= Problem to solve =
Each record should be given again exactly as it appears, with no image included.

= Records for processing =
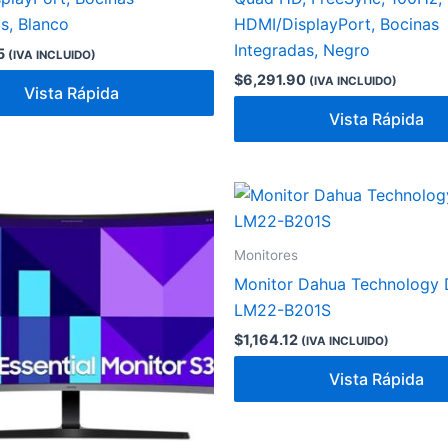
s, Blanco
HDMI/DisplayPort, Bocinas
Integradas, Negro
5
(IVA INCLUIDO)
$
6,291.90
(IVA INCLUIDO)
Vista Rápida
Vista Rápida
Monitores
Monitor Dahua Technology 
LM22-B201S
$
1,164.12
(IVA INCLUIDO)
Vista Rápida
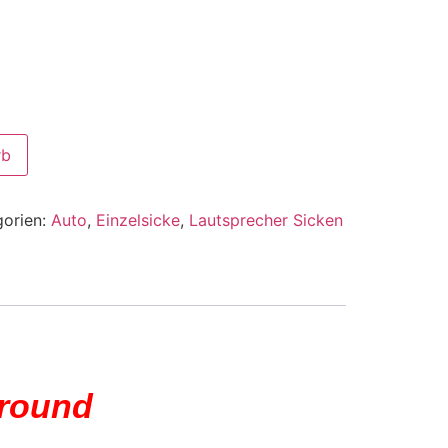
rb
gorien:
Auto
,
Einzelsicke
,
Lautsprecher Sicken
rround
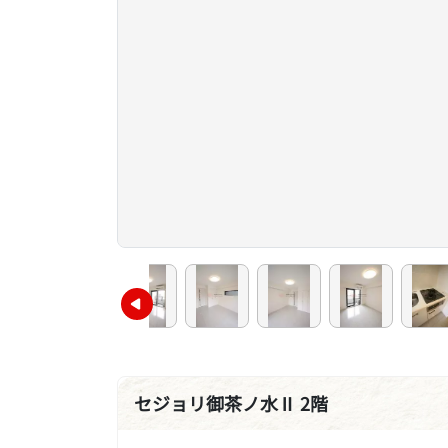
セジョリ御茶ノ水Ⅱ 2階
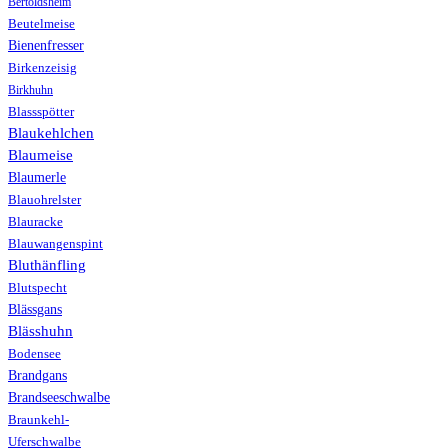
Bertoldsheim
Beutelmeise
Bienenfresser
Birkenzeisig
Birkhuhn
Blassspötter
Blaukehlchen
Blaumeise
Blaumerle
Blauohrelster
Blauracke
Blauwangenspint
Bluthänfling
Blutspecht
Blässgans
Blässhuhn
Bodensee
Brandgans
Brandseeschwalbe
Braunkehl-
Uferschwalbe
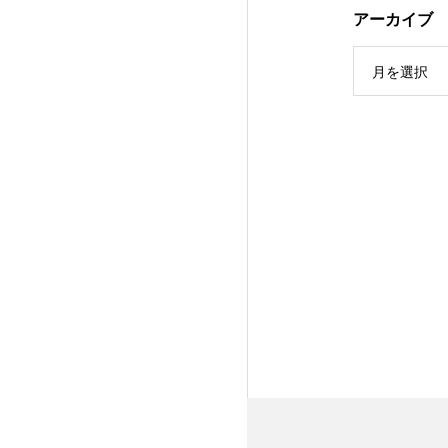
アーカイブ
月を選択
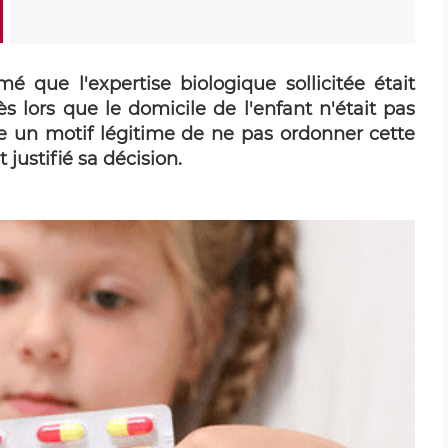
é que l'expertise biologique sollicitée était
 lors que le domicile de l'enfant n'était pas
se un motif légitime de ne pas ordonner cette
justifié sa décision.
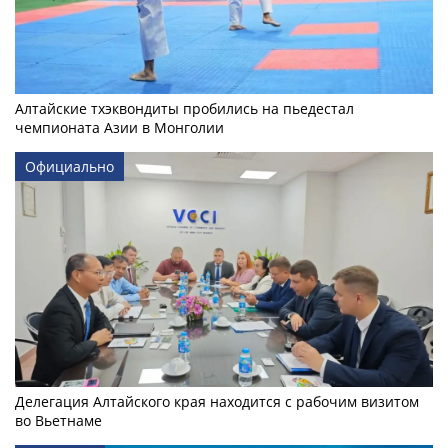
Алтайские тхэквондиты пробились на пьедестал
чемпионата Азии в Монголии
Официально
Делегация Алтайского края находится с рабочим визитом
во Вьетнаме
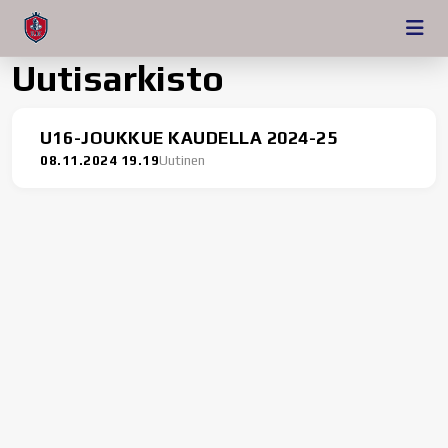
Uutisarkisto
U16-JOUKKUE KAUDELLA 2024-25
08.11.2024 19.19
Uutinen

= Worked solution =
s, Blanco
HDMI/DisplayPort, Bocinas
Integradas, Negro
5
(IVA INCLUIDO)
$
6,291.90
(IVA INCLUIDO)
Vista Rápida
Vista Rápida
Monitores
Monitor Dahua Technology 
LM22-B201S
$
1,164.12
(IVA INCLUIDO)
Vista Rápida
rb
gorien:
Auto
,
Einzelsicke
,
Lautsprecher Sicken
rround
セジョリ御茶ノ水Ⅱ 2階
Bertoldsheim
Beutelmeise
Bienenfresser
Birkenzeisig
Birkhuhn
Blassspötter
Blaukehlchen
Blaumeise
Blaumerle
Blauohrelster
Blauracke
Blauwangenspint
Bluthänfling
Blutspecht
Blässgans
Blässhuhn
Bodensee
Brandgans
Brandseeschwalbe
Braunkehl-
Uferschwalbe
アーカイブ
月を選択
é que l'expertise biologique sollicitée était
 lors que le domicile de l'enfant n'était pas
se un motif légitime de ne pas ordonner cette
justifié sa décision.
Алтайские тхэквондиты пробились на пьедестал
чемпионата Азии в Монголии
Официально
Делегация Алтайского края находится с рабочим визитом
во Вьетнаме
Uutisarkisto
U16-JOUKKUE KAUDELLA 2024-25
08.11.2024 19.19
Uutinen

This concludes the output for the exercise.